You may want to find `network-traffic` with a source/destination IP address. You can simply write the IP in the `WHERE` clause of the `GET`, but you need to write the same string again if you need it in another `GET`. Is there a way to store the IP address in a Kestrel variable and refer to it in the following hunt?

Note a Kestrel variable is a list of entities, and it cannot hold a string. However, you can `NEW` an `ipv4-addr` or `ipv6-addr` entity with the IP addresses as its attribute into a Kestrel variable.

In [5]:
winlaptop141 = NEW ipv4-addr ["10.171.5.141"]

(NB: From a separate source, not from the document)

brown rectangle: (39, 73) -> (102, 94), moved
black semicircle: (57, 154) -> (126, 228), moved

nt_src141 = GET network-traffic
            WHERE src_ref.value = winlaptop141.value
            START 2021-04-03T00:00:00Z STOP 2021-04-04T00:00:00Z



VARIABLE,TYPE,#(ENTITIES),#(RECORDS),directory*,file*,ipv4-addr*,ipv6-addr*,mac-addr*,network-traffic*,process*,user-account*,x-ecs-destination*,x-ecs-network*,x-ecs-process*,x-ecs-source*,x-ecs-user*,x-oca-asset*,x-oca-event*
winlaptop141,ipv4-addr,1,533,0,0,0,0,0,0,0,0,0,0,0,0,0,0,0
nt_src141,network-traffic,23,29,1107,1143,3277,1939,1095,1020,1143,1091,2161,2161,2301,2169,2305,2313,2313


Note that you omit the `FROM` clause in the `GET`, which will default to the last data source (`file:///tmp/lab101.json`) you executed in the hunt.

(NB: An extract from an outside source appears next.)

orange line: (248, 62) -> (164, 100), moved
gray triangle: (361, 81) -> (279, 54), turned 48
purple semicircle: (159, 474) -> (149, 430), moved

### 5. Exercise: get network-traffic with destination IP

Can you get `network-traffic` with destination IP `13.86.101.172` on the day `2021-04-03` from the same data source?

Tip: if you want to omit the `FROM` clause, you need to execute any hunt step in this hunt book with `FROM` first.\
Tip: the destination IP attribute of `network-traffic` is `dst_ref.value`.